WHAT THIS TASK INVOLVES:
In the listing that follows, count every line holding the word "ANEXO" and give only the count.
─── INFORMATION GIVEN ───
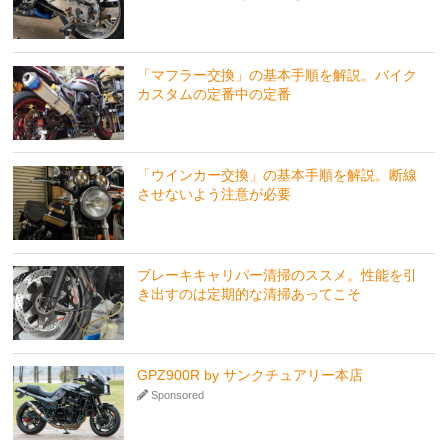
「マフラー交換」の基本手順を解説。バイク
カスタムの定番中の定番
「ウインカー交換」の基本手順を解説。断線
させないよう注意が必要
ブレーキキャリパー清掃のススメ。性能を引
き出すのは定期的な清掃あってこそ
GPZ900R by サンクチュアリー本店
Sponsored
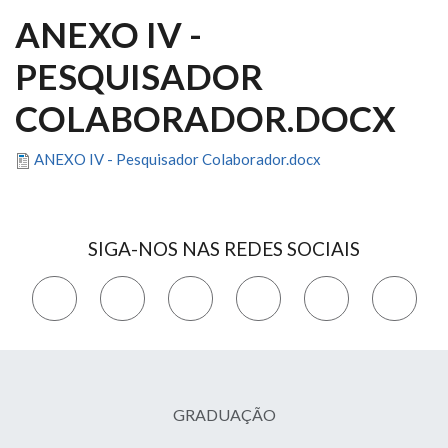
ANEXO IV -
PESQUISADOR
COLABORADOR.DOCX
ANEXO IV - Pesquisador Colaborador.docx
SIGA-NOS NAS REDES SOCIAIS
GRADUAÇÃO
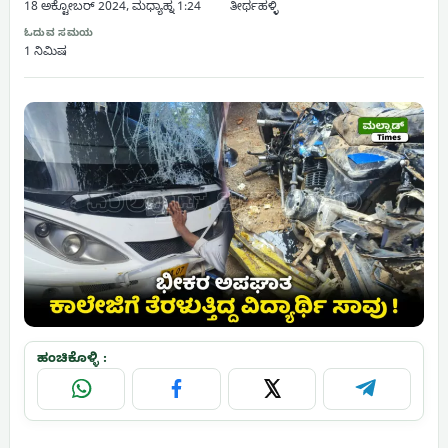
18 ಅಕ್ಟೋಬರ್ 2024, ಮಧ್ಯಾಹ್ನ 1:24
ತೀರ್ಥಹಳ್ಳಿ
ಓದುವ ಸಮಯ
1 ನಿಮಿಷ
ಹಂಚಿಕೊಳ್ಳಿ :
WhatsApp
Facebook
X
Telegram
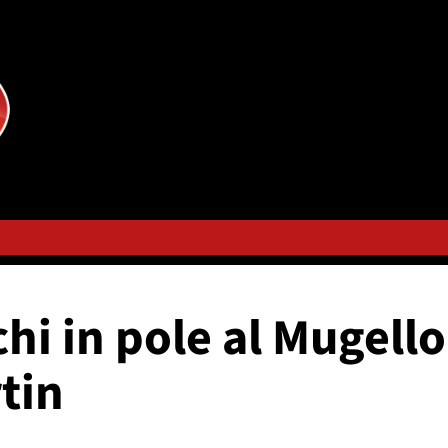
i in pole al Mugello
tin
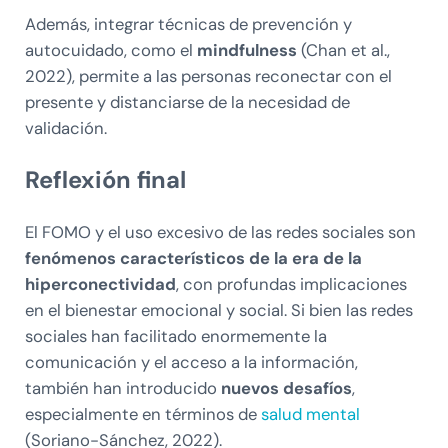
Además, integrar técnicas de prevención y
autocuidado, como el
mindfulness
(Chan et al.,
2022), permite a las personas reconectar con el
presente y distanciarse de la necesidad de
validación.
Reflexión final
El FOMO y el uso excesivo de las redes sociales son
fenómenos característicos de la era de la
hiperconectividad
, con profundas implicaciones
en el bienestar emocional y social. Si bien las redes
sociales han facilitado enormemente la
comunicación y el acceso a la información,
también han introducido
nuevos desafíos
,
especialmente en términos de
salud mental
(Soriano-Sánchez, 2022).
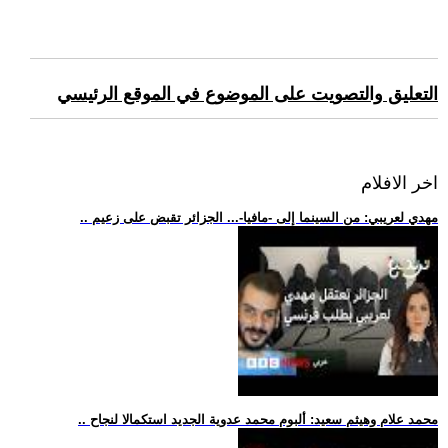
التعليق والتصويت على الموضوع في الموقع الرئيسي
اخر الافلام
.. مهدي لعريبي: من السينما إلى -مافيا-... الجزائر تقبض على زعيم
.. محمد علام وهيثم سعيد: ألبوم محمد عدوية الجديد استكمالا لنجاح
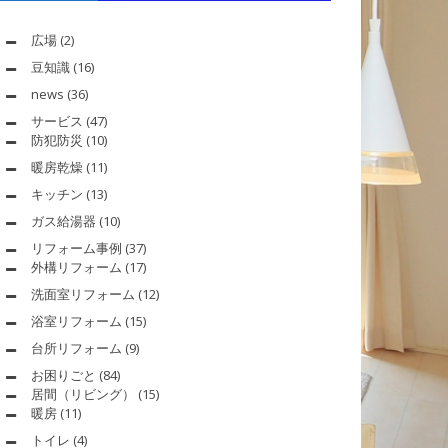
広場
(2)
豆知識
(16)
news
(36)
サービス
(47)
防犯防災
(10)
暖房乾燥
(11)
キッチン
(13)
ガス給湯器
(10)
リフォーム事例
(37)
外構リフォーム
(17)
洗面室リフォーム
(12)
浴室リフォーム
(15)
台所リフォーム
(9)
お困りごと
(84)
居間（リビング）
(15)
暖房
(11)
トイレ
(4)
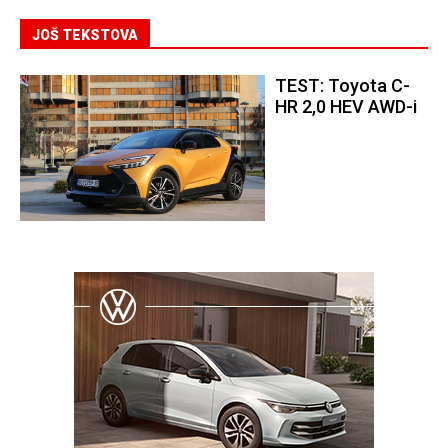
JOŠ TEKSTOVA
TEST: Toyota C-
HR 2,0 HEV AWD-i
───
ANSWER TO THIS EXERCISE:
2